A slowly growing sub-area of research on culture and SIAs is on mixed-cultural SIAs. Considering the rising numbers in immigration, specifically interactions with mixed-cultural individuals have become an every day occurrence. We thus find research in this area of particular relevance to better understand the impact of mixed-cultural behaviours in SIAs, as well as potentially support mixed-cultural individuals in certain situations, and raise cultural diversity in virtual environments and games.

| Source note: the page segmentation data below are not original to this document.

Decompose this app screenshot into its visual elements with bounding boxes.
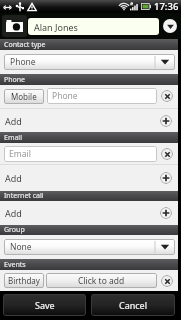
button[interactable]: Delete bbox=[161, 148, 173, 160]
button[interactable]: Birthday bbox=[4, 273, 44, 288]
staticText: Add bbox=[5, 172, 22, 184]
button[interactable]: Phone bbox=[47, 88, 157, 104]
staticText: Click to add bbox=[78, 275, 125, 287]
staticText: Mobile bbox=[11, 91, 37, 102]
staticText: Email bbox=[4, 133, 22, 143]
button[interactable]: Add bbox=[160, 115, 172, 127]
button[interactable]: Add bbox=[0, 109, 178, 132]
button[interactable]: Alan Jones bbox=[28, 18, 159, 35]
button[interactable]: Click to add bbox=[46, 273, 157, 288]
button[interactable]: Expand name fields bbox=[163, 19, 177, 33]
button[interactable]: Add bbox=[0, 165, 178, 191]
staticText: None bbox=[10, 241, 32, 253]
staticText: Email bbox=[9, 148, 31, 160]
staticText: Add bbox=[5, 207, 22, 219]
staticText: Add bbox=[5, 115, 22, 127]
button[interactable]: Email bbox=[4, 146, 157, 162]
staticText: Phone bbox=[4, 75, 26, 85]
staticText: Phone bbox=[10, 56, 36, 68]
staticText: Save bbox=[35, 299, 55, 311]
button[interactable]: Add bbox=[160, 172, 172, 184]
staticText: Birthday bbox=[8, 275, 40, 286]
staticText: Contact type bbox=[4, 40, 46, 50]
button[interactable]: Phone bbox=[4, 54, 175, 70]
staticText: Internet call bbox=[4, 191, 44, 201]
button[interactable]: Save bbox=[3, 294, 86, 316]
staticText: Phone bbox=[52, 90, 78, 102]
staticText: Events bbox=[4, 260, 26, 270]
button[interactable]: Mobile bbox=[4, 89, 44, 104]
staticText: Cancel bbox=[119, 299, 148, 311]
button[interactable]: Cancel bbox=[91, 294, 175, 316]
staticText: 17:36 bbox=[154, 0, 179, 13]
button[interactable]: None bbox=[4, 239, 175, 255]
button[interactable]: Delete bbox=[161, 275, 173, 287]
button[interactable]: Add bbox=[0, 201, 178, 225]
staticText: Alan Jones bbox=[34, 21, 78, 33]
button[interactable]: Add photo bbox=[2, 15, 27, 37]
button[interactable]: Delete bbox=[161, 90, 173, 102]
staticText: Group bbox=[4, 225, 25, 235]
button[interactable]: Add bbox=[160, 207, 172, 219]
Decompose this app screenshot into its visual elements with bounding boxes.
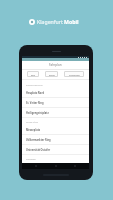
staticText: Klagenfurt bbox=[37, 18, 63, 25]
staticText: Fahrplan bbox=[49, 63, 62, 67]
staticText: St. Veiter Ring bbox=[26, 101, 44, 104]
button[interactable]: Favoriten bbox=[64, 71, 84, 77]
staticText: ZULETZT GESUCHT bbox=[26, 84, 43, 87]
button[interactable]: Klagenfurt bbox=[29, 18, 79, 25]
staticText: IN DER NÄHE bbox=[26, 121, 38, 124]
button[interactable]: St. Veiter Ring bbox=[22, 98, 89, 108]
button[interactable]: Recents bbox=[70, 163, 80, 169]
staticText: Mobil bbox=[64, 18, 79, 25]
staticText: Heiligengeistplatz bbox=[26, 111, 49, 114]
button[interactable]: Bus bbox=[27, 71, 39, 77]
button[interactable]: Heiligengeistplatz bbox=[22, 108, 89, 118]
button[interactable]: Home bbox=[51, 163, 61, 169]
button[interactable]: Völkermarkter Ring bbox=[22, 135, 89, 145]
button[interactable]: Bahn bbox=[45, 71, 58, 77]
staticText: Messeplatz bbox=[26, 128, 40, 131]
button[interactable]: Heuplatz Nord bbox=[22, 88, 89, 98]
staticText: FAVORITEN bbox=[26, 158, 37, 161]
staticText: Völkermarkter Ring bbox=[26, 138, 51, 141]
button[interactable]: Back bbox=[31, 163, 41, 169]
staticText: Bahn bbox=[49, 73, 55, 76]
button[interactable]: Universität Ostufer bbox=[22, 145, 89, 155]
staticText: Heuplatz Nord bbox=[26, 91, 45, 94]
button[interactable]: Messeplatz bbox=[22, 125, 89, 135]
staticText: Universität Ostufer bbox=[26, 148, 51, 151]
staticText: Favoriten bbox=[69, 73, 80, 76]
staticText: Bus bbox=[31, 73, 36, 76]
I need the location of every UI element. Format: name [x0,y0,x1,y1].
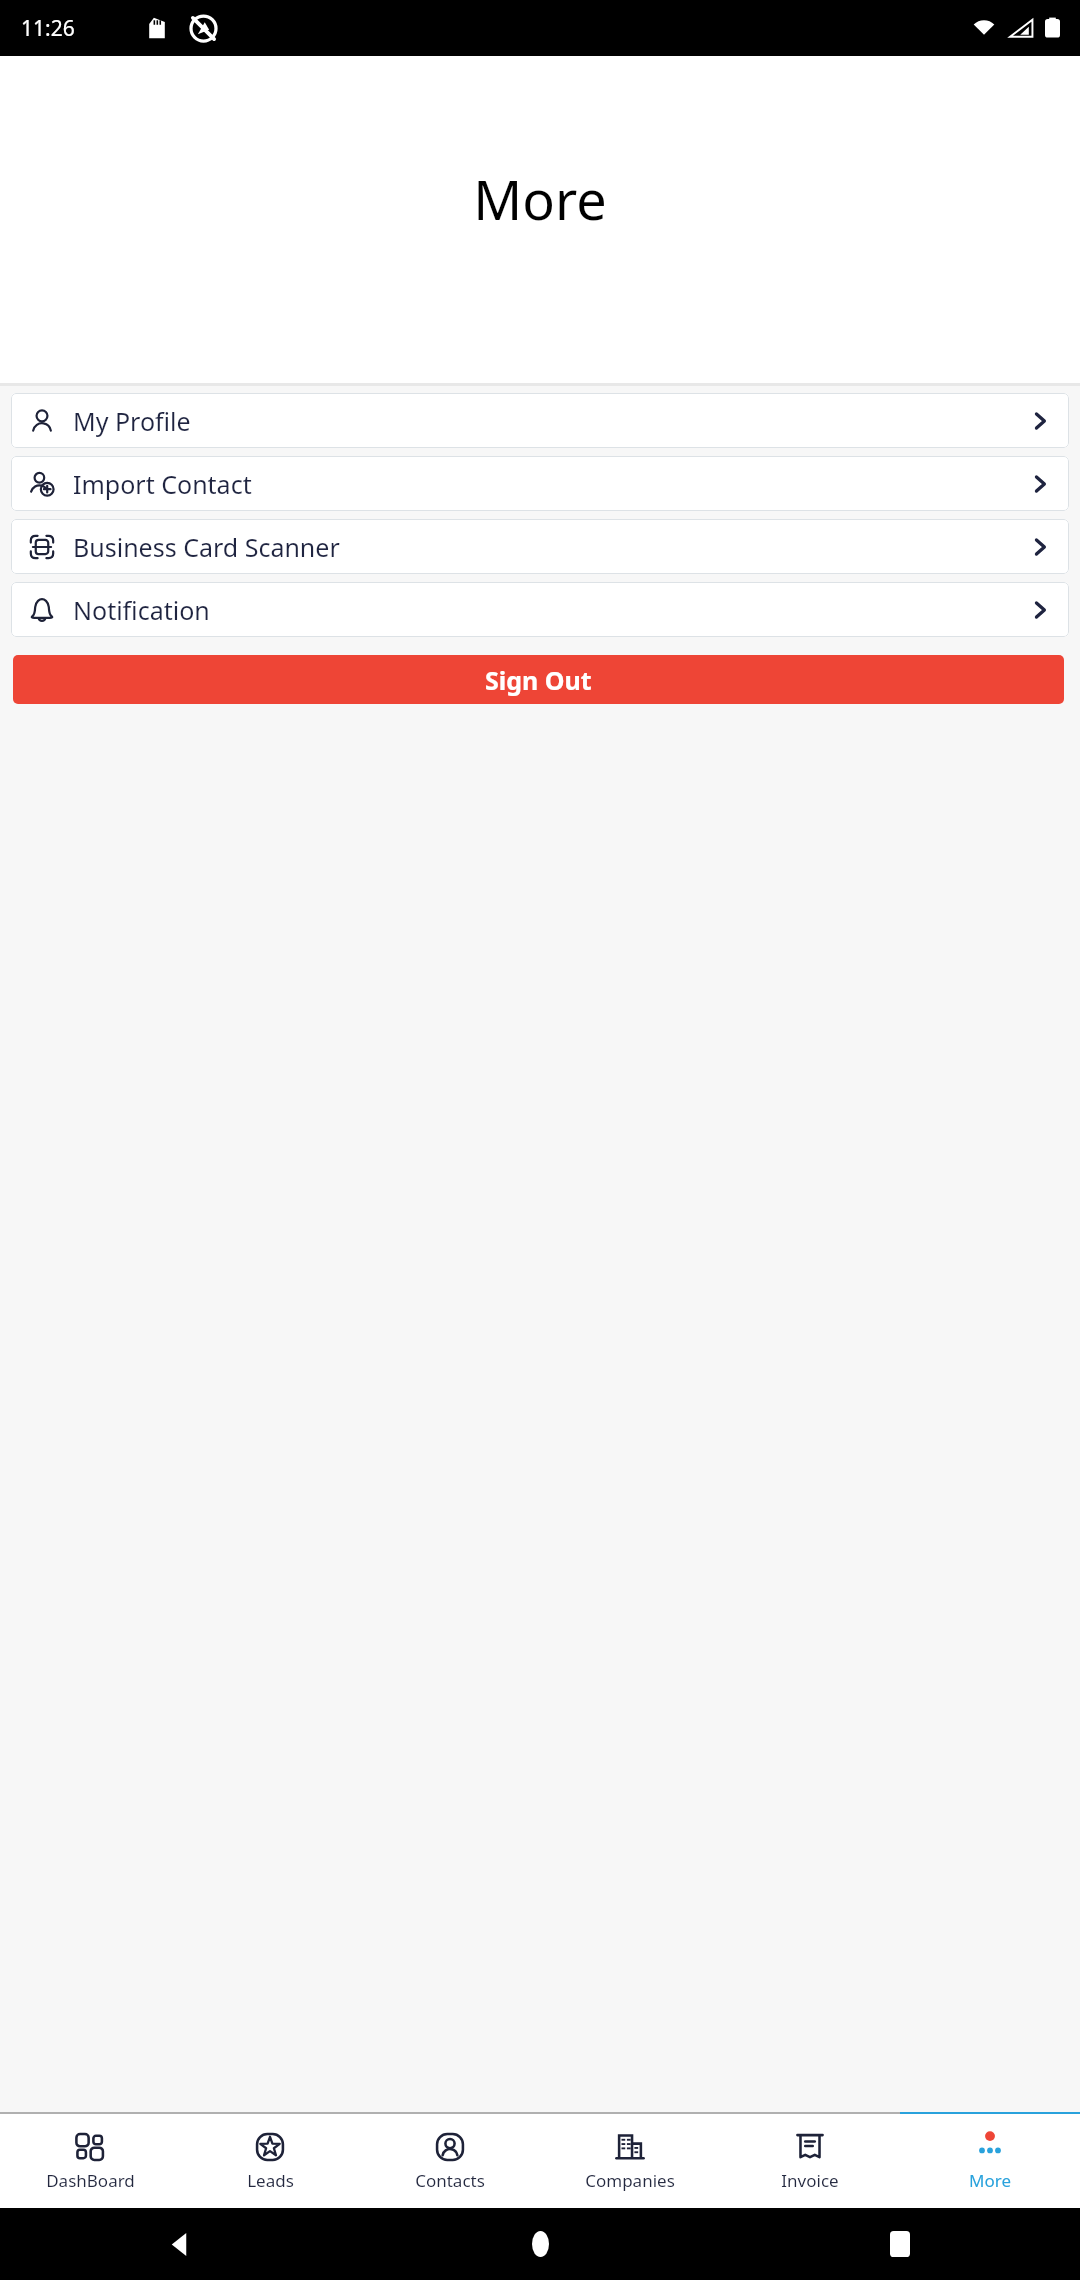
staticText: Companies [585,2169,675,2192]
button[interactable]: Sign Out [13,655,1064,704]
button[interactable]: Invoice [720,2114,900,2208]
staticText: My Profile [73,404,191,438]
staticText: DashBoard [46,2169,135,2192]
button[interactable]: My Profile [11,393,1069,448]
staticText: More [473,162,607,236]
button[interactable]: Notification [11,582,1069,637]
staticText: Leads [247,2169,294,2192]
other: More [973,2130,1007,2164]
button[interactable]: Business Card Scanner [11,519,1069,574]
staticText: Import Contact [73,467,252,501]
staticText: Sign Out [485,663,592,697]
other: Back [169,2233,192,2256]
other: Recents [890,2231,910,2257]
staticText: Notification [73,593,210,627]
staticText: More [969,2169,1011,2192]
button[interactable]: Import Contact [11,456,1069,511]
button[interactable]: Leads [180,2114,360,2208]
staticText: 11:26 [21,14,75,43]
other: Home [532,2231,549,2257]
staticText: Contacts [415,2169,485,2192]
staticText: Business Card Scanner [73,530,340,564]
staticText: Invoice [781,2169,839,2192]
button[interactable]: More [900,2114,1080,2208]
button[interactable]: Companies [540,2114,720,2208]
button[interactable]: DashBoard [0,2114,180,2208]
button[interactable]: Contacts [360,2114,540,2208]
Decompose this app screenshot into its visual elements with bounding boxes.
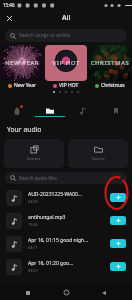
button[interactable]: NEW YEAR	[1, 45, 43, 90]
button[interactable]: Recents	[18, 285, 38, 300]
button[interactable]: Files	[33, 103, 66, 121]
button[interactable]: Device	[68, 139, 128, 168]
button[interactable]: Apr 16, 01:20 goo...	[0, 255, 132, 278]
button[interactable]: Close	[2, 11, 16, 25]
staticText: All	[62, 13, 71, 23]
button[interactable]: Extract	[4, 139, 64, 168]
button[interactable]: Home	[56, 285, 76, 300]
button[interactable]: Back	[94, 285, 114, 300]
staticText: Apr 16, 01:15 good nigh...	[28, 237, 89, 244]
staticText: AUD-20231225-WA00...	[28, 191, 82, 198]
button[interactable]: Search songs or artists	[5, 29, 127, 42]
button[interactable]: Add	[110, 216, 126, 225]
staticText: VIP HOT	[59, 82, 79, 89]
button[interactable]: Saved	[99, 103, 132, 121]
button[interactable]: AUD-20231225-WA00...	[0, 186, 132, 209]
staticText: New Year	[14, 82, 37, 89]
staticText: Your audio	[7, 125, 42, 134]
staticText: 04:09	[28, 199, 38, 204]
button[interactable]: Apr 16, 01:15 good nigh...	[0, 232, 132, 255]
staticText: VIP HOT	[45, 59, 87, 67]
staticText: Search audio files	[19, 175, 57, 181]
staticText: Device	[92, 156, 105, 162]
staticText: antihungal.mp3	[28, 214, 66, 221]
staticText: Search songs or artists	[19, 32, 71, 39]
button[interactable]: CHRISTMAS	[89, 45, 131, 90]
staticText: 04:11	[28, 245, 38, 250]
staticText: 15:44	[28, 222, 38, 227]
staticText: Extract	[27, 156, 41, 162]
button[interactable]: Add	[110, 193, 126, 202]
button[interactable]: Add	[110, 262, 126, 271]
button[interactable]: Music	[66, 103, 99, 121]
button[interactable]: antihungal.mp3	[0, 209, 132, 232]
staticText: Apr 16, 01:20 goo...	[28, 260, 74, 267]
staticText: 03:57	[28, 268, 38, 273]
staticText: CHRISTMAS	[89, 59, 131, 67]
button[interactable]: VIP HOT	[45, 45, 87, 90]
button[interactable]: Trending	[0, 103, 33, 121]
staticText: Christmas	[101, 82, 125, 89]
staticText: NEW YEAR	[1, 59, 43, 67]
staticText: 15:46	[3, 2, 15, 8]
button[interactable]: Search audio files	[5, 172, 127, 184]
button[interactable]: Add	[110, 239, 126, 248]
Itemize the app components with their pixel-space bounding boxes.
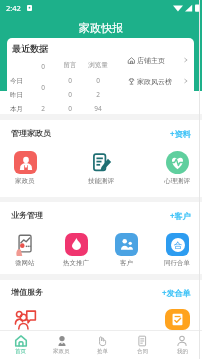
staticText: 店铺主页 — [137, 56, 165, 65]
staticText: 同行合单 — [164, 259, 190, 267]
button[interactable]: 家政员 — [41, 331, 82, 359]
staticText: 2 — [86, 90, 110, 99]
staticText: +发合单 — [162, 287, 191, 298]
staticText: 客户 — [120, 259, 133, 267]
staticText: 家政员 — [15, 177, 35, 185]
staticText: 2 — [36, 104, 50, 113]
staticText: 业务管理 — [11, 210, 43, 220]
staticText: 本月 — [10, 105, 30, 113]
staticText: 管理家政员 — [11, 128, 51, 138]
staticText: 我的 — [177, 348, 188, 355]
staticText: 94 — [86, 104, 110, 113]
staticText: 0 — [36, 83, 50, 92]
staticText: 首页 — [15, 348, 26, 355]
staticText: 技能测评 — [88, 177, 114, 185]
button[interactable]: 店铺主页 — [128, 55, 188, 65]
staticText: 今日 — [10, 77, 30, 85]
staticText: +资料 — [170, 128, 191, 139]
staticText: 合 — [174, 240, 182, 250]
button[interactable]: 我的 — [162, 331, 202, 359]
staticText: 家政员 — [53, 348, 70, 355]
button[interactable]: 首页 — [0, 331, 41, 359]
button[interactable]: 客服咨询 — [12, 309, 38, 330]
staticText: 浏览量 — [86, 61, 110, 69]
staticText: 0 — [62, 104, 78, 113]
staticText: +客户 — [170, 210, 191, 221]
button[interactable]: 客户 — [113, 233, 139, 267]
staticText: 0 — [36, 62, 50, 71]
staticText: 0 — [62, 90, 78, 99]
staticText: 留言 — [62, 61, 78, 69]
staticText: 抢单 — [97, 348, 108, 355]
staticText: 家政快报 — [79, 21, 123, 35]
staticText: 心理测评 — [164, 177, 190, 185]
button[interactable]: 心理测评 — [164, 151, 190, 185]
button[interactable]: +发合单 — [162, 287, 191, 298]
button[interactable]: 家政风云榜 — [128, 76, 188, 86]
staticText: 增值服务 — [11, 287, 43, 297]
button[interactable]: +客户 — [170, 210, 191, 221]
button[interactable]: 发合单 — [164, 309, 190, 330]
staticText: 家政风云榜 — [137, 77, 172, 86]
staticText: 合同 — [137, 348, 148, 355]
staticText: 最近数据 — [12, 43, 48, 54]
staticText: 0 — [62, 76, 78, 85]
staticText: 昨日 — [10, 91, 30, 99]
button[interactable]: 技能测评 — [88, 151, 114, 185]
button[interactable]: 家政员 — [12, 151, 38, 185]
staticText: 2:42 — [6, 3, 21, 13]
button[interactable]: 合同 — [122, 331, 162, 359]
staticText: 微网站 — [15, 259, 35, 267]
button[interactable]: 同行合单 — [164, 233, 190, 267]
staticText: 0 — [86, 76, 110, 85]
button[interactable]: 抢单 — [82, 331, 122, 359]
staticText: 热文推广 — [63, 259, 89, 267]
button[interactable]: +资料 — [170, 128, 191, 139]
button[interactable]: 热文推广 — [63, 233, 89, 267]
button[interactable]: 微网站 — [12, 233, 38, 267]
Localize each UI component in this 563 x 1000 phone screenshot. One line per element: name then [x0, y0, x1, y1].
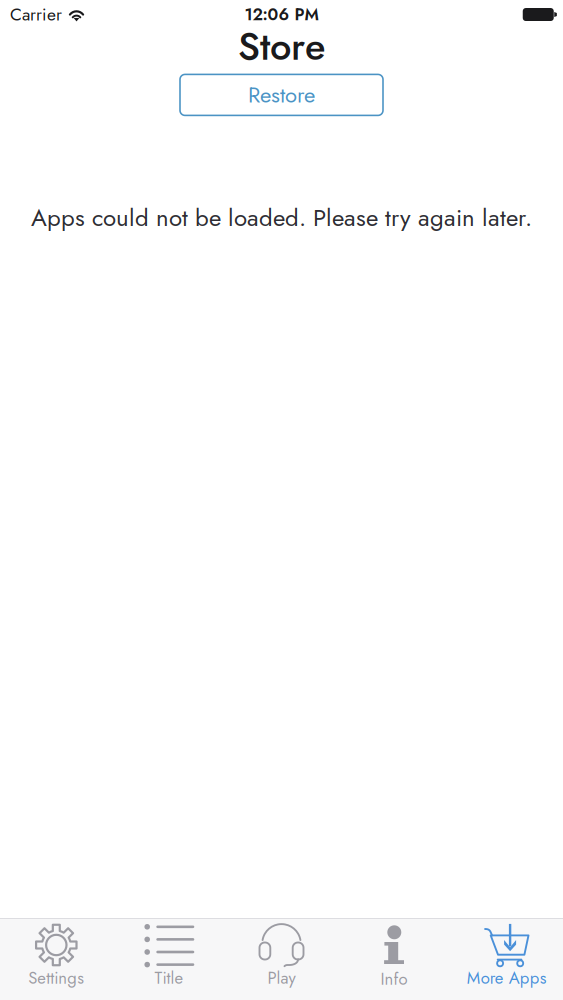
button[interactable]: More Apps: [450, 919, 563, 1000]
button[interactable]: Settings: [0, 919, 113, 1000]
staticText: Settings: [28, 966, 84, 990]
button[interactable]: Info: [338, 919, 450, 1000]
staticText: Play: [268, 966, 296, 990]
staticText: Apps could not be loaded. Please try aga…: [31, 200, 532, 235]
button[interactable]: Title: [113, 919, 225, 1000]
button[interactable]: Restore: [180, 74, 383, 115]
staticText: Restore: [248, 79, 315, 111]
staticText: Carrier: [10, 2, 62, 27]
staticText: Title: [154, 966, 183, 990]
button[interactable]: Play: [225, 919, 338, 1000]
staticText: More Apps: [467, 966, 547, 990]
staticText: Store: [238, 19, 325, 74]
staticText: 12:06 PM: [244, 2, 318, 27]
staticText: Info: [381, 967, 408, 991]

In order to implement and investigate the interaction with SIAs, specifically in a mixed-cultural context, it is necessary to first consider relevant research from the social sciences. When an individual migrates to a different country, certain cultural norms and language need to be adapted to. It is common to maintain certain behaviours and cultural norms of one’s home country even after having spent years in a host country, which makes non-native individuals oftentimes easily identifiable as foreign. This regularly leads to an individual being perceived as an outgroup member, as they show a different cultural background compared to the prevailing standard in the respective country. Tajfel et al. (1971) have discovered that whilst members of one’s ingroup are usually rated high on the dimensions warmth and competence (Fiske et al., 1999), members of an outgroup elicit ambivalent stereotypes, i. e. high ratings on one dimension and low ratings on another. Dragojevic and Goatley-Soan (2022) and Gluszek and Dovidio (2010) suggested that accented speech, specifically, which is regularly found in mixed-cultural individuals, can trigger stereotypes. In order to understand and possibly minimise those stereotypes, research is done on the perception of speech of persons with different cultural backgrounds. For instance, Dragojevic and Goatley-Soan (2022) investigated the attitudes towards English speakers with nine non-Anglo foreign accents and pointed out that some varieties, such as the German accent, were rated more favourably and easier to understand than others.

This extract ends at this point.